Le représentant Gindrier et le frère de Baudin, alors étudiant en médecine, réclamèrent son corps ; le commissaire ne consentit à le rendre à la famille que sur la promesse qu'on l'enterrerait sur le champ et sans bruit, et qu'on ne le montrerait pas au peuple. Le 5, Baudin fut inhumé secrètement au cimetière Montmartre. Le véritable lieu de sa sépulture était si peu connu, qu'au début de l'Empire, de faux renseignements avaient fait croire que son corps avait été transporté dans la Nièvre. Bientôt cependant la vérité fut connue, et les groupes démocratiques se succédèrent chaque année, le jour des morts, autour de la pierre sur laquelle on lisait à grande peine le nom de Baudin, avec cette légende : « Mort représentant du peuple, le 3 décembre 1851. »
La manifestation du 2 novembre 1868 eut un caractère particulier. Au nom de la jeunesse des écoles, M. Ch. Quentin, rédacteur du Réveil, prononça sur la tombe une allocution très hostile à l'Empire, et, dès le lendemain, le Réveil ouvrait une souscription pour élever un monument à Baudin.
De ce chef, le journal fut poursuivi en police correctionnelle dans la personne de son rédacteur en chef gérant, Delescluze (v. ce nom), et de son rédacteur, M. Ch. Quentin : tous deux étaient prévenus, ainsi que MM. Peyrat, de l'Avenir national, Duret, de la Tribune et Challemel-Lacourt, de la Revue politique, d'avoir, « en 1868, à Paris, dans le but de troubler la paix publique et d'exciter à la haine et au mépris du gouvernement, pratiqué des manœuvres à l'intérieur, délits prévus par les articles de la loi du 27 février 1858 et du décret du 11 août 1848. »
On sait quel retentissement eut ce procès, où Gambetta (v. ce nom) plaida pour Delescluze.

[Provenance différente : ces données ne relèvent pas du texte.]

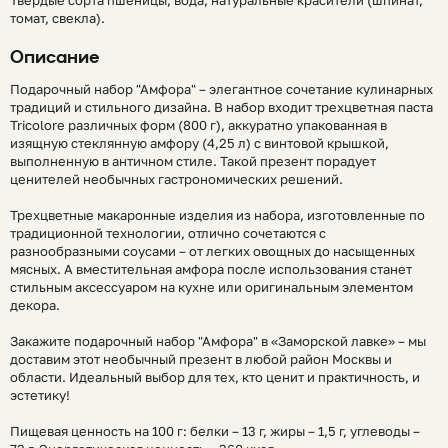
томат, свекла).
Описание
Подарочный набор "Амфора" – элегантное сочетание кулинарных
традиций и стильного дизайна. В набор входит трехцветная паста
Tricolore различных форм (800 г), аккуратно упакованная в
изящную стеклянную амфору (4,25 л) с винтовой крышкой,
выполненную в античном стиле. Такой презент порадует
ценителей необычных гастрономических решений.
Трехцветные макаронные изделия из набора, изготовленные по
традиционной технологии, отлично сочетаются с
разнообразными соусами – от легких овощных до насыщенных
мясных. А вместительная амфора после использования станет
стильным аксессуаром на кухне или оригинальным элементом
декора.
Закажите подарочный набор "Амфора" в «Заморской лавке» – мы
доставим этот необычный презент в любой район Москвы и
области. Идеальный выбор для тех, кто ценит и практичность, и
эстетику!
Пищевая ценность на 100 г: белки – 13 г, жиры – 1,5 г, углеводы –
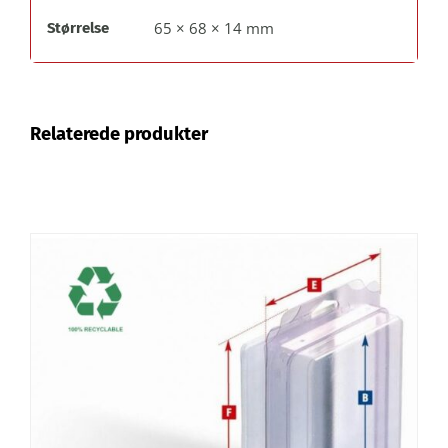
65 × 68 × 14 mm
Størrelse
Relaterede produkter
TILFØJ TIL KURV
/
DETALJER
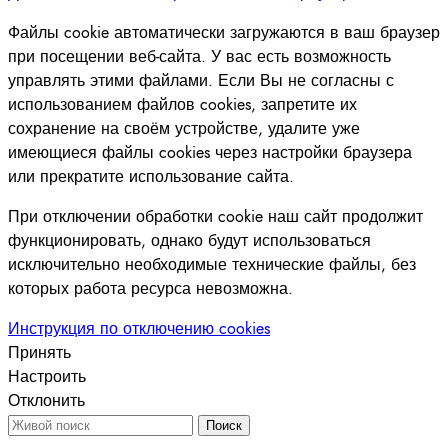
Файлы cookie автоматически загружаются в ваш браузер
при посещении веб-сайта. У вас есть возможность
управлять этими файлами. Если Вы не согласны с
использованием файлов cookies, запретите их
сохранение на своём устройстве, удалите уже
имеющиеся файлы cookies через настройки браузера
или прекратите использование сайта.
При отключении обработки cookie наш сайт продолжит
функционировать, однако будут использоваться
исключительно необходимые технические файлы, без
которых работа ресурса невозможна.
Инструкция по отключению cookies
Принять
Настроить
Отклонить
Поиск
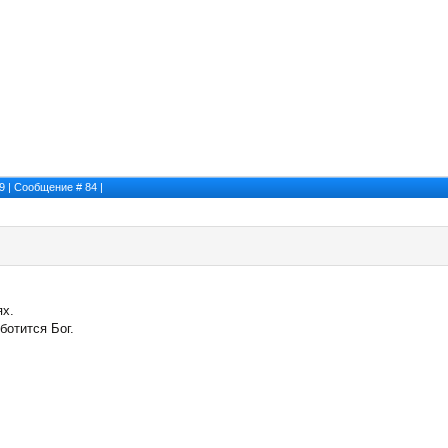
39 | Сообщение #
84
|
ях.
ботится Бог.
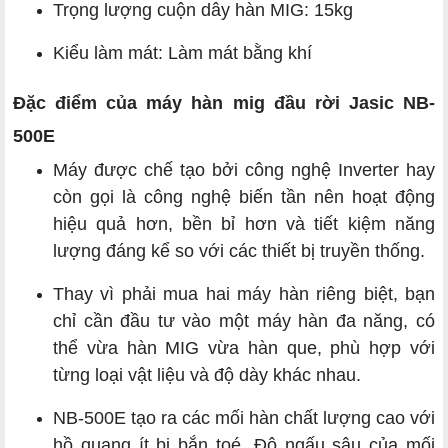
Trọng lượng cuộn dây hàn MIG: 15kg
Kiểu làm mát: Làm mát bằng khí
Đặc điểm của máy hàn mig đầu rời Jasic NB-
500E
Máy được chế tạo bởi công nghệ Inverter hay
còn gọi là công nghệ biến tần nên hoạt động
hiệu quả hơn, bền bỉ hơn và tiết kiệm năng
lượng đáng kể so với các thiết bị truyền thống.
Thay vì phải mua hai máy hàn riêng biệt, bạn
chỉ cần đầu tư vào một máy hàn đa năng, có
thể vừa hàn MIG vừa hàn que, phù hợp với
từng loại vật liệu và độ dày khác nhau.
NB-500E tạo ra các mối hàn chất lượng cao với
hồ quang ít bị bắn toé. Độ ngấu sâu của mối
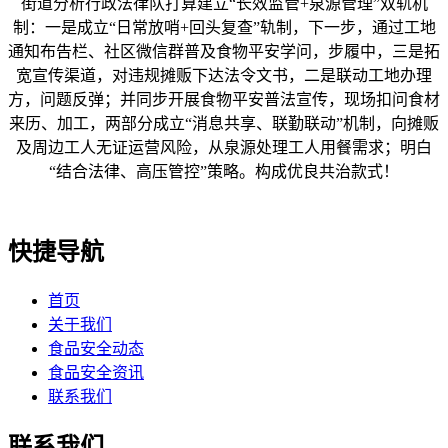
街道分析行政法律队打算建立“长效监管+泉源管理”双轨机
制：一是成立“日常放哨+回头复查”轨制，下一步，通过工地
通知布告栏、社区微信群普及食物平安学问，步履中，三是拓
宽宣传渠道，对违规摊贩下达法令文书，二是联动工地办理
方，问题反弹；并同步开展食物平安普法宣传，现场扣问食材
来历、加工，两部分成立“消息共享、联勤联动”机制，向摊贩
及周边工人无证运营风险，从泉源处理工人用餐需求；明白
“结合法律、高压管控”策略。构成优良共治款式！
快捷导航
首页
关于我们
食品安全动态
食品安全资讯
联系我们
联系我们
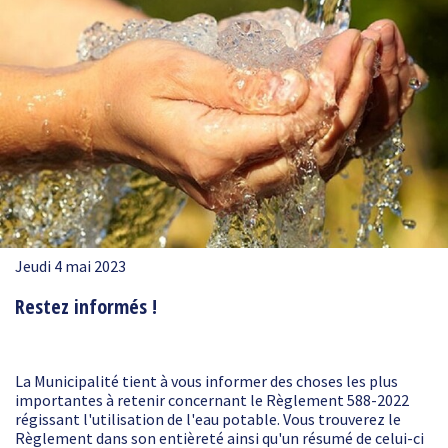
Jeudi 4 mai 2023
Restez informés !
La Municipalité tient à vous informer des choses les plus
importantes à retenir concernant le Règlement 588-2022
régissant l'utilisation de l'eau potable. Vous trouverez le
Règlement dans son entièreté ainsi qu'un résumé de celui-ci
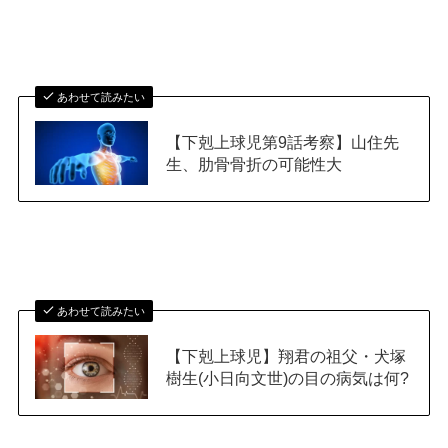
あわせて読みたい
【下剋上球児第9話考察】山住先
生、肋骨骨折の可能性大
あわせて読みたい
【下剋上球児】翔君の祖父・犬塚
樹生(小日向文世)の目の病気は何?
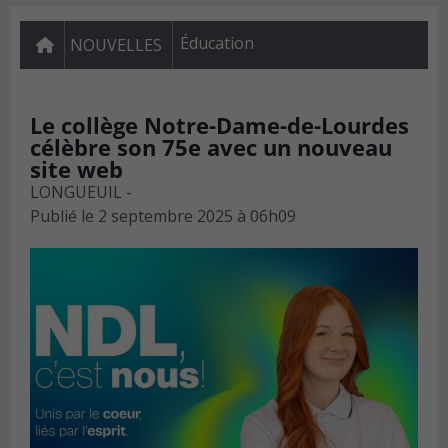
Éducation
NOUVELLES
Le collège Notre-Dame-de-Lourdes
célèbre son 75e avec un nouveau
site web
LONGUEUIL -
Publié le
2 septembre 2025 à 06h09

Le 2 décembre 1888, dans le dessein de protester contre les « menées plébiscitaires » du général Boulanger et de ses partisans, la Société dite des droits de l'homme et du citoyen prit l'initiative d'une grande manifestation en l'honneur de la mémoire de Baudin. Les manifestants, sénateurs, députés, conseillers généraux et municipaux, délégués des groupes républicains de Paris et des départements, étudiants, francs-maçons, etc., partirent de la place de l'Hôtel de Ville et se rendirent au cimetière Montmartre, devant la porte duquel avait été placée la statue du représentant, œuvre d'Aimé Millet.